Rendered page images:

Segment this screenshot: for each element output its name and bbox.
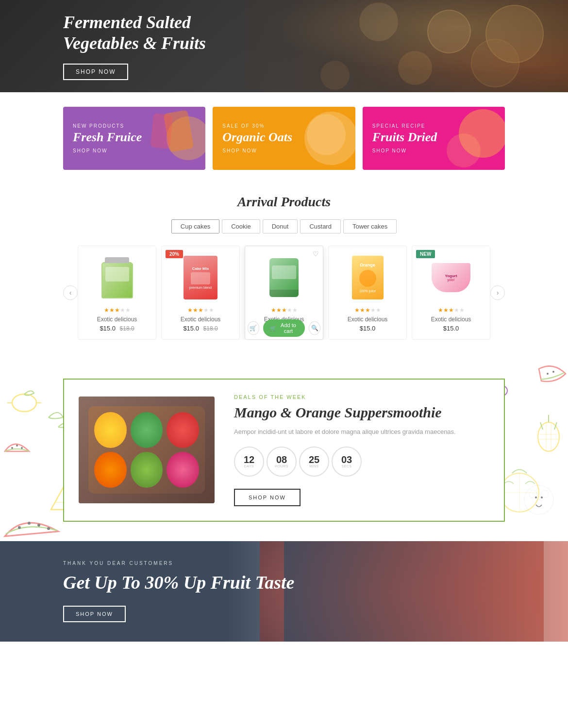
product-price-1: $15.0 $18.0 (85, 325, 149, 332)
search-icon-btn[interactable]: 🔍 (309, 321, 320, 335)
hero-shop-button[interactable]: SHOP NOW (63, 64, 128, 80)
arrival-title: Arrival Products (63, 194, 505, 210)
svg-point-0 (12, 394, 36, 412)
promo-card-fruits-dried[interactable]: SPECIAL RECIPE Fruits Dried SHOP NOW (363, 107, 505, 170)
countdown-secs: 03 Secs (332, 447, 362, 477)
countdown-days: 12 Days (234, 447, 264, 477)
svg-point-27 (28, 522, 31, 525)
svg-point-5 (21, 447, 23, 449)
product-price-4: $15.0 (336, 325, 399, 332)
deals-shop-button[interactable]: SHOP NOW (234, 489, 301, 506)
svg-line-10 (540, 422, 543, 430)
product-card-3[interactable]: ♡ 🛒 🛒 Add to cart 🔍 ★★★★★ Exoti (245, 246, 323, 340)
promo-deco (307, 114, 346, 155)
thankyou-title: Get Up To 30% Up Fruit Taste (63, 572, 294, 594)
deals-desc: Aempor incidid-unt ut labore et dolore m… (234, 427, 489, 437)
product-price-2: $15.0 $18.0 (169, 325, 232, 332)
prev-arrow[interactable]: ‹ (63, 285, 78, 300)
hero-section: Fermented Salted Vegetables & Fruits SHO… (0, 0, 568, 92)
deals-title: Mango & Orange Suppersmoothie (234, 404, 489, 421)
countdown: 12 Days 08 Hours 25 Mins 03 Secs (234, 447, 489, 477)
cart-icon-btn[interactable]: 🛒 (248, 321, 259, 335)
product-name-1: Exotic delicious (85, 316, 149, 323)
thankyou-shop-button[interactable]: SHOP NOW (63, 606, 126, 622)
stars-4: ★★★★★ (336, 307, 399, 314)
svg-point-17 (524, 485, 553, 514)
product-name-4: Exotic delicious (336, 316, 399, 323)
svg-point-28 (37, 524, 40, 527)
tab-donut[interactable]: Donut (263, 219, 298, 233)
thankyou-label: THANK YOU DEAR CUSTOMERS (63, 561, 294, 566)
food-decoration (320, 61, 350, 90)
food-decoration (427, 10, 471, 53)
add-to-cart-button-3[interactable]: 🛒 Add to cart (263, 319, 305, 337)
svg-point-7 (547, 373, 549, 375)
product-image-1 (85, 253, 149, 302)
products-container: ‹ ★★★★★ Exotic delicious $15.0 $18.0 (63, 246, 505, 340)
food-decoration (398, 51, 432, 85)
deals-inner: DEALS OF THE WEEK Mango & Orange Suppers… (63, 379, 505, 522)
svg-point-4 (16, 445, 18, 447)
product-image-4: Orange 100% juice (336, 253, 399, 302)
countdown-hours: 08 Hours (267, 447, 297, 477)
product-name-2: Exotic delicious (169, 316, 232, 323)
deals-image (79, 397, 215, 503)
promo-section: NEW PRODUCTS Fresh Fruice SHOP NOW SALE … (0, 92, 568, 184)
svg-point-3 (11, 447, 13, 449)
product-image-3 (252, 253, 316, 302)
svg-point-8 (552, 371, 554, 373)
countdown-mins: 25 Mins (299, 447, 329, 477)
deals-section: DEALS OF THE WEEK Mango & Orange Suppers… (0, 359, 568, 541)
product-card-5: NEW Yogurt yolo! ★★★★★ Exotic delicious … (412, 246, 490, 340)
tab-cookie[interactable]: Cookie (222, 219, 260, 233)
stars-5: ★★★★★ (419, 307, 483, 314)
svg-point-18 (529, 490, 537, 498)
product-card-2: 20% Cake Mix premium blend ★★★★★ Exotic … (161, 246, 240, 340)
svg-point-29 (47, 527, 50, 530)
products-grid: ★★★★★ Exotic delicious $15.0 $18.0 20% C… (78, 246, 490, 340)
product-price-5: $15.0 (419, 325, 483, 332)
promo-deco (150, 113, 173, 149)
svg-point-31 (500, 473, 539, 512)
stars-1: ★★★★★ (85, 307, 149, 314)
thankyou-overlay (284, 541, 568, 642)
svg-point-26 (18, 526, 21, 529)
product-actions-3: 🛒 🛒 Add to cart 🔍 (245, 317, 323, 339)
carton-image: Orange 100% juice (352, 256, 384, 299)
yogurt-image: Yogurt yolo! (432, 263, 470, 292)
promo-card-fresh-fruice[interactable]: NEW PRODUCTS Fresh Fruice SHOP NOW (63, 107, 205, 170)
svg-line-12 (554, 422, 557, 430)
tab-tower-cakes[interactable]: Tower cakes (343, 219, 397, 233)
thankyou-content: THANK YOU DEAR CUSTOMERS Get Up To 30% U… (63, 561, 294, 623)
next-arrow[interactable]: › (490, 285, 505, 300)
product-image-5: Yogurt yolo! (419, 253, 483, 302)
product-card-1: ★★★★★ Exotic delicious $15.0 $18.0 (78, 246, 156, 340)
svg-point-20 (536, 499, 542, 505)
hero-title: Fermented Salted Vegetables & Fruits (63, 12, 206, 54)
promo-deco (447, 133, 481, 167)
can-image (269, 258, 299, 297)
tab-bar: Cup cakes Cookie Donut Custard Tower cak… (63, 219, 505, 233)
svg-point-9 (538, 422, 559, 451)
tab-custard[interactable]: Custard (300, 219, 341, 233)
promo-card-organic-oats[interactable]: SALE OF 30% Organic Oats SHOP NOW (213, 107, 355, 170)
tab-cup-cakes[interactable]: Cup cakes (171, 219, 219, 233)
svg-point-21 (535, 496, 537, 498)
food-decoration (471, 39, 519, 87)
product-card-4: Orange 100% juice ★★★★★ Exotic delicious… (328, 246, 407, 340)
food-decoration (359, 2, 398, 41)
thankyou-section: THANK YOU DEAR CUSTOMERS Get Up To 30% U… (0, 541, 568, 642)
product-image-2: Cake Mix premium blend (169, 253, 232, 302)
stars-2: ★★★★★ (169, 307, 232, 314)
hero-content: Fermented Salted Vegetables & Fruits SHO… (0, 12, 206, 80)
jar-image (101, 257, 133, 298)
box-image: Cake Mix premium blend (184, 256, 217, 299)
arrival-section: Arrival Products Cup cakes Cookie Donut … (0, 184, 568, 359)
product-name-5: Exotic delicious (419, 316, 483, 323)
stars-3: ★★★★★ (252, 307, 316, 314)
svg-point-19 (541, 490, 549, 498)
deals-content: DEALS OF THE WEEK Mango & Orange Suppers… (234, 394, 489, 506)
svg-point-22 (541, 496, 543, 498)
deals-label: DEALS OF THE WEEK (234, 394, 489, 400)
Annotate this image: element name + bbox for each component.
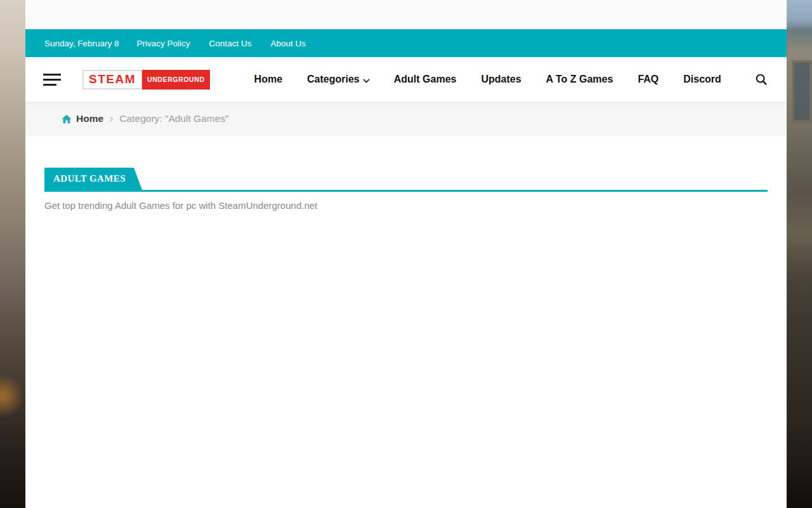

TASK BRIEF: Word for word, return all the entries and skip their pictures.

ANSWER TO THE PROBLEM:
Segment this screenshot: for each element output its name and bbox.
product-price-1: $15.0 $18.0 (85, 325, 149, 332)
search-icon-btn[interactable]: 🔍 (309, 321, 320, 335)
hero-shop-button[interactable]: SHOP NOW (63, 64, 128, 80)
arrival-title: Arrival Products (63, 194, 505, 210)
svg-point-0 (12, 394, 36, 412)
promo-card-fruits-dried[interactable]: SPECIAL RECIPE Fruits Dried SHOP NOW (363, 107, 505, 170)
countdown-secs: 03 Secs (332, 447, 362, 477)
countdown-days: 12 Days (234, 447, 264, 477)
svg-point-27 (28, 522, 31, 525)
svg-point-5 (21, 447, 23, 449)
product-price-4: $15.0 (336, 325, 399, 332)
deals-shop-button[interactable]: SHOP NOW (234, 489, 301, 506)
svg-line-10 (540, 422, 543, 430)
product-card-3[interactable]: ♡ 🛒 🛒 Add to cart 🔍 ★★★★★ Exoti (245, 246, 323, 340)
promo-deco (307, 114, 346, 155)
thankyou-title: Get Up To 30% Up Fruit Taste (63, 572, 294, 594)
deals-desc: Aempor incidid-unt ut labore et dolore m… (234, 427, 489, 437)
product-price-2: $15.0 $18.0 (169, 325, 232, 332)
prev-arrow[interactable]: ‹ (63, 285, 78, 300)
hero-section: Fermented Salted Vegetables & Fruits SHO… (0, 0, 568, 92)
deals-title: Mango & Orange Suppersmoothie (234, 404, 489, 421)
countdown: 12 Days 08 Hours 25 Mins 03 Secs (234, 447, 489, 477)
cart-icon-btn[interactable]: 🛒 (248, 321, 259, 335)
product-name-1: Exotic delicious (85, 316, 149, 323)
thankyou-shop-button[interactable]: SHOP NOW (63, 606, 126, 622)
stars-4: ★★★★★ (336, 307, 399, 314)
svg-point-17 (524, 485, 553, 514)
product-name-4: Exotic delicious (336, 316, 399, 323)
svg-point-28 (37, 524, 40, 527)
tab-donut[interactable]: Donut (263, 219, 298, 233)
thankyou-label: THANK YOU DEAR CUSTOMERS (63, 561, 294, 566)
food-decoration (320, 61, 350, 90)
food-decoration (427, 10, 471, 53)
add-to-cart-button-3[interactable]: 🛒 Add to cart (263, 319, 305, 337)
svg-point-7 (547, 373, 549, 375)
product-image-1 (85, 253, 149, 302)
products-container: ‹ ★★★★★ Exotic delicious $15.0 $18.0 (63, 246, 505, 340)
food-decoration (398, 51, 432, 85)
deals-inner: DEALS OF THE WEEK Mango & Orange Suppers… (63, 379, 505, 522)
svg-point-4 (16, 445, 18, 447)
product-image-4: Orange 100% juice (336, 253, 399, 302)
countdown-hours: 08 Hours (267, 447, 297, 477)
product-name-2: Exotic delicious (169, 316, 232, 323)
deals-image (79, 397, 215, 503)
promo-section: NEW PRODUCTS Fresh Fruice SHOP NOW SALE … (0, 92, 568, 184)
svg-point-3 (11, 447, 13, 449)
product-image-3 (252, 253, 316, 302)
svg-point-8 (552, 371, 554, 373)
countdown-mins: 25 Mins (299, 447, 329, 477)
deals-section: DEALS OF THE WEEK Mango & Orange Suppers… (0, 359, 568, 541)
product-card-5: NEW Yogurt yolo! ★★★★★ Exotic delicious … (412, 246, 490, 340)
tab-cookie[interactable]: Cookie (222, 219, 260, 233)
stars-5: ★★★★★ (419, 307, 483, 314)
svg-point-18 (529, 490, 537, 498)
product-card-2: 20% Cake Mix premium blend ★★★★★ Exotic … (161, 246, 240, 340)
svg-point-29 (47, 527, 50, 530)
products-grid: ★★★★★ Exotic delicious $15.0 $18.0 20% C… (78, 246, 490, 340)
product-price-5: $15.0 (419, 325, 483, 332)
promo-deco (150, 113, 173, 149)
svg-point-31 (500, 473, 539, 512)
stars-1: ★★★★★ (85, 307, 149, 314)
thankyou-overlay (284, 541, 568, 642)
svg-point-26 (18, 526, 21, 529)
product-actions-3: 🛒 🛒 Add to cart 🔍 (245, 317, 323, 339)
carton-image: Orange 100% juice (352, 256, 384, 299)
yogurt-image: Yogurt yolo! (432, 263, 470, 292)
promo-card-fresh-fruice[interactable]: NEW PRODUCTS Fresh Fruice SHOP NOW (63, 107, 205, 170)
svg-line-12 (554, 422, 557, 430)
tab-tower-cakes[interactable]: Tower cakes (343, 219, 397, 233)
thankyou-content: THANK YOU DEAR CUSTOMERS Get Up To 30% U… (63, 561, 294, 623)
next-arrow[interactable]: › (490, 285, 505, 300)
product-image-5: Yogurt yolo! (419, 253, 483, 302)
product-card-1: ★★★★★ Exotic delicious $15.0 $18.0 (78, 246, 156, 340)
svg-point-20 (536, 499, 542, 505)
hero-title: Fermented Salted Vegetables & Fruits (63, 12, 206, 54)
promo-deco (447, 133, 481, 167)
can-image (269, 258, 299, 297)
tab-bar: Cup cakes Cookie Donut Custard Tower cak… (63, 219, 505, 233)
svg-point-9 (538, 422, 559, 451)
tab-custard[interactable]: Custard (300, 219, 341, 233)
promo-card-organic-oats[interactable]: SALE OF 30% Organic Oats SHOP NOW (213, 107, 355, 170)
tab-cup-cakes[interactable]: Cup cakes (171, 219, 219, 233)
svg-point-21 (535, 496, 537, 498)
food-decoration (471, 39, 519, 87)
product-card-4: Orange 100% juice ★★★★★ Exotic delicious… (328, 246, 407, 340)
food-decoration (359, 2, 398, 41)
thankyou-section: THANK YOU DEAR CUSTOMERS Get Up To 30% U… (0, 541, 568, 642)
product-image-2: Cake Mix premium blend (169, 253, 232, 302)
stars-2: ★★★★★ (169, 307, 232, 314)
hero-content: Fermented Salted Vegetables & Fruits SHO… (0, 12, 206, 80)
jar-image (101, 257, 133, 298)
box-image: Cake Mix premium blend (184, 256, 217, 299)
arrival-section: Arrival Products Cup cakes Cookie Donut … (0, 184, 568, 359)
product-name-5: Exotic delicious (419, 316, 483, 323)
stars-3: ★★★★★ (252, 307, 316, 314)
svg-point-19 (541, 490, 549, 498)
deals-content: DEALS OF THE WEEK Mango & Orange Suppers… (234, 394, 489, 506)
svg-point-22 (541, 496, 543, 498)
deals-label: DEALS OF THE WEEK (234, 394, 489, 400)
Annotate this image: element name + bbox for each component.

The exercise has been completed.